Given your system constraints I would suggest a varchar since anything you do with the data will have to accommodate whatever padding you put in place to make use of a fixed-width char. This means more code somewhere which is more to debug, and more potential for errors. That being said:
The major bottleneck in your application is due to dropping and recreating your database every five minutes. You're not going to get much performance benefit out of microenhancements like choosing char over varchar. I believe you have some more serious architectural problems to address instead. – Princess
I agree with the above comment. You have bigger fish to fry in your architecture before you can afford to worry about the difference between a char and varchar.
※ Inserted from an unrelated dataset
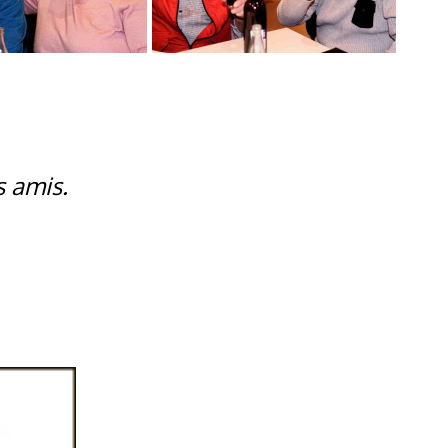
s amis.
For one, if you have a web user attempting to run an ad hoc query and the database is in the process of being recreated, you are going to get errors (i.e. "database doesn't exist" or simply "timed out" type issues).
I would suggest that instead you build (at the least) a quote table for the most recent quote data (with a time stamp), a ticker symbol table and a history table. Your web users would query against the ticker table to get the most recent data. If a symbol comes over in your 5-minute file that doesn't exist, it's simple enough to have the import script create it before posting the new info to the quote table. All others get updated and queries default to the current day's data.
I would definitely not recreate the database each time. Instead I would do the following:
read in the update/snapshot file and create some object based on each row.
for each row get the symbol/option name (unique) and set that in the database
If it were me I would also have an in memory cache of all the symbols and the current price data.
Price data is never an int - you can use characters.
The company name is probably not unique as there are many options for a particular company. That should be an index and you can save space just using the id of a company.
As someone else also pointed out - your web clients do not need to have to hit the actual database and do a query - you can probably just hit your cache. (though that really depends on what tables and data you expose to your clients and what data they want)
Having query access for other users is also a reason NOT to keep removing and creating a database.
Also remember that creating databases is subject to whatever actual database implementation you use. If you ever port from MySQL to, say, Postgresql, you will discover a very unpleasant fact that creating databases in postgresql is a comparatively very slow operation. It is orders of magnitude slower than reading and writing table rows, for instance.
It looks like there is an application design problem to address first, before you optimize for performance choosing proper data types.